Across North America “Music and Memory” programs are being integrated into long term care facilities and there are many factors that should be taken into consideration as these programs have the possibility the cause distress, discomfort, and anxiety with this population.

Overstimulation: As some of us have experienced with the geriatric population, overstimulating environments can promote grief and anxiety. It becomes necessary for the individual with dementia to have the cognitive ability to indicate whether the music is too loud or when they are finished listening to the iPod. One must not assume that with hearing loss that the music should be at a loud volume. I could only imagine how one would feel if they had music blasting at them for an extended period of time. Not only would it cause physiological harm but it also emotional distress.

Neglect: I fully understand that nursing staff and caregivers in long term care facilities have an extremely difficult and demanding job. Yet I worry that as “Music and Memory” programs are integrated into long term care facilities that staff will take advantage of them. As a Music Therapist I see how music can be extremely beneficial in healthcare but it certainly will not be therapeutic for every individual if music is constantly being used, day in and day out. Quality of life will only diminish from prolonged activities such as watching TV, sitting in front of a nurses station, or in this instance listening to an iPod all day.
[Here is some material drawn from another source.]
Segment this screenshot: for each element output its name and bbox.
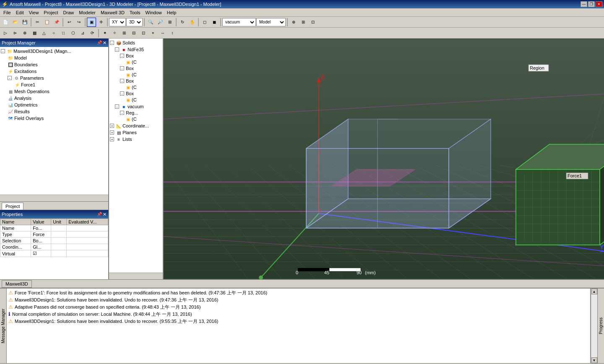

Memory and Anxiety: Music is one of the last memory centers of the brain to deteriorate with dementia and Alzheimer’s. It is also second to smell for it’s ability to trigger memories. This is due, in part, to a long evolutionary tradition that connects a need to process sound quickly in order to survive. Clinically, there are certain situations where this can be incredibly powerful, as in cases where dementia is involved and a well-known song creates a moment of lucidity. But it can also be unwelcome and unwanted when music triggers upsetting memories from the past. Music Therapists are trained to be responsive to emotional stimulus that occurs when their clients are experiencing music. It is my belief that all “Music and Memory” programs should have a trained professional, not necessarily a Music Therapist, on site to be present in these types of circumstances.

All this being said, I am not against “Music and Memory” programs. As a Music Therapist, every day I witness the transformative power of music and I recognize it’s healthcare benefits within the geriatric community. I am simply asking that as “Music and Memory” programs are integrated into long term care facilities that they are done with care, thought, as well as clinical and therapeutic meaning.